SLURM
SLURM
Overview
SLURM (Simple Linux Utility for Resource Management) is an open-source job scheduler and workload manager designed for high-performance computing (HPC) environments. It manages compute resources, schedules jobs, and provides a framework for parallel and distributed computing. SLURM is widely used in datacenters, research institutions, and enterprise environments to efficiently allocate computing resources among multiple users and applications.
Key Concepts
Job Scheduling
SLURM manages the allocation of compute resources (nodes, CPUs, GPUs, memory) to user jobs.
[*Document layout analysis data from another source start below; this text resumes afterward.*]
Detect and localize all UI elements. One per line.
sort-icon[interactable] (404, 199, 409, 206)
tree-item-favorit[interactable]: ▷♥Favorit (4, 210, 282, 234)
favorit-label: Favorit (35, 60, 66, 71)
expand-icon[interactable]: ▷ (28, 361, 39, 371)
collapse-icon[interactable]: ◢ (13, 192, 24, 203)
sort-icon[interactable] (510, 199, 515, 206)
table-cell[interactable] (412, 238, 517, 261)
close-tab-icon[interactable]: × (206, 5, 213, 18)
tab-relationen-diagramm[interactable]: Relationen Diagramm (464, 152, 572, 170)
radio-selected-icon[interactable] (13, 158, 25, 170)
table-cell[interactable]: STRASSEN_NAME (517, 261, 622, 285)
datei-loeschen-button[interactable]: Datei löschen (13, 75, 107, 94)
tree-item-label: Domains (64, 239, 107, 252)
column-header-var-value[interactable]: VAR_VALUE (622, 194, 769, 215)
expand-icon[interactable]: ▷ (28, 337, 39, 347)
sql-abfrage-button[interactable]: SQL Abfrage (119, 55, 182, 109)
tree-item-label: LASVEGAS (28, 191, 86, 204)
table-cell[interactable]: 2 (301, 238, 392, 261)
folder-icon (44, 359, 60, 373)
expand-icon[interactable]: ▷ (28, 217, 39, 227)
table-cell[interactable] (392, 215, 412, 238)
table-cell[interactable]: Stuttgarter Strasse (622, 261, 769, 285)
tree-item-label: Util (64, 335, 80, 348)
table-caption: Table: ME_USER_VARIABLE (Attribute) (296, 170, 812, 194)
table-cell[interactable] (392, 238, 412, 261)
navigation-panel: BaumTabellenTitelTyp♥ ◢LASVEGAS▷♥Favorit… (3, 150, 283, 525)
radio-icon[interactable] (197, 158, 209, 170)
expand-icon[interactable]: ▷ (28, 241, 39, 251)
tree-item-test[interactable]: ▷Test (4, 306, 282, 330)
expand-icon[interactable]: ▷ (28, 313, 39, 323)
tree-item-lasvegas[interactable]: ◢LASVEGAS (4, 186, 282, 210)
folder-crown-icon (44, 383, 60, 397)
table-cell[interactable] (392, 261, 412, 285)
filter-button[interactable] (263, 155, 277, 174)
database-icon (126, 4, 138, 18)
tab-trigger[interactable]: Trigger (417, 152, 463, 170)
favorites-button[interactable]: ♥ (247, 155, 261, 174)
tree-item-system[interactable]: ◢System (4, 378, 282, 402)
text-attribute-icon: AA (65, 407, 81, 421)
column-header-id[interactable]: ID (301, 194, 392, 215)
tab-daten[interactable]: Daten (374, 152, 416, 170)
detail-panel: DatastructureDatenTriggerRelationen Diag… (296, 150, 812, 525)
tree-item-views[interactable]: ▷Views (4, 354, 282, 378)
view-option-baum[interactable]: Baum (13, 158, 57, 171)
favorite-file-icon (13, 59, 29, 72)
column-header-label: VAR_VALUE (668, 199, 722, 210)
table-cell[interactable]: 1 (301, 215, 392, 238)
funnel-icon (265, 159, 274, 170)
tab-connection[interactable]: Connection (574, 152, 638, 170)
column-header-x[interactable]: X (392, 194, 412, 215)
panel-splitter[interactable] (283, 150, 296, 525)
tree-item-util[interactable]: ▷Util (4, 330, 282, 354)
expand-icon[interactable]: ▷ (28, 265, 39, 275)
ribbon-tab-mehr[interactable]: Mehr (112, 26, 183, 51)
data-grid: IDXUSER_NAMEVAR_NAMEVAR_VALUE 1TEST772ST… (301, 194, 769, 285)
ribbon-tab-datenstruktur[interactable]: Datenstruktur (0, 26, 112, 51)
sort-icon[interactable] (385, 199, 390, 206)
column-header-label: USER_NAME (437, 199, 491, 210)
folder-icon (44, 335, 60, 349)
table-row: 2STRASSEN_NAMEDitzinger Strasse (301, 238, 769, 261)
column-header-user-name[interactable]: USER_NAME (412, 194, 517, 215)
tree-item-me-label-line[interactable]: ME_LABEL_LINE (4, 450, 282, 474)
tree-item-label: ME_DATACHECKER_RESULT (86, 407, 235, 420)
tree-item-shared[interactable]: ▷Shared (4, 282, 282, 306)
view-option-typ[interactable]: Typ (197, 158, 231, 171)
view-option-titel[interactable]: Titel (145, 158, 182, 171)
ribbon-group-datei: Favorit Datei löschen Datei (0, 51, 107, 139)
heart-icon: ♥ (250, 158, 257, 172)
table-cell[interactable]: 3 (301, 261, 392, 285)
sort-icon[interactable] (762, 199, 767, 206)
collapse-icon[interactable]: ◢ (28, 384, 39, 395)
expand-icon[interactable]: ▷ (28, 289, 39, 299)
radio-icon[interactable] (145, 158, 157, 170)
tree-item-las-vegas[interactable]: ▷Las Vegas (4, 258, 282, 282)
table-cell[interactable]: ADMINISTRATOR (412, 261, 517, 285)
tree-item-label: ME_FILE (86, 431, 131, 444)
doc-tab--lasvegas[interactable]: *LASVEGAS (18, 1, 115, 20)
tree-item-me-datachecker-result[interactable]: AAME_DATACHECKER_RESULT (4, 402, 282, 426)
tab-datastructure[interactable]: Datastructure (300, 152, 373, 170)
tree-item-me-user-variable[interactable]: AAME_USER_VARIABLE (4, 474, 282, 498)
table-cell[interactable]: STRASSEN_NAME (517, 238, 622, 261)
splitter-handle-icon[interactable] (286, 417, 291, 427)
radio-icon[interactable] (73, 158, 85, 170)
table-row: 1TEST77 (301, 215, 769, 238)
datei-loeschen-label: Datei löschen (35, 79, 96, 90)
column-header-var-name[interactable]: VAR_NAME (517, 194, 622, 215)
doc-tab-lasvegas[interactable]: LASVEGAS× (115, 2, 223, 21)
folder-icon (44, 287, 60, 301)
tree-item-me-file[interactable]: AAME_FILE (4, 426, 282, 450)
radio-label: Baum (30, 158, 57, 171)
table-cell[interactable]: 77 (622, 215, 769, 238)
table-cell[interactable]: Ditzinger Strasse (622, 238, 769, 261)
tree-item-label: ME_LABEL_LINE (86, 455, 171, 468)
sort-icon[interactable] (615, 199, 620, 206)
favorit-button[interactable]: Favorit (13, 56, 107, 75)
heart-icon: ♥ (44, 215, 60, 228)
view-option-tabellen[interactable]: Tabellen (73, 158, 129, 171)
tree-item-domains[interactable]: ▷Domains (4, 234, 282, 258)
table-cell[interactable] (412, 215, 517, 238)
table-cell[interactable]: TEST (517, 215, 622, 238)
It provides:
- Job queuing - Jobs wait in queues until resources become available
- Resource allocation - Automatic assignment of compute nodes and resources
- Job prioritization - Fair-share scheduling based on user quotas and priorities
- Preemption - Ability to suspend or terminate lower-priority jobs for higher-priority ones
Resource Management
SLURM tracks and manages:
- Compute nodes - Individual servers in the cluster
- Partitions - Logical groupings of nodes (e.g., “gpu”, “cpu-only”, “debug”)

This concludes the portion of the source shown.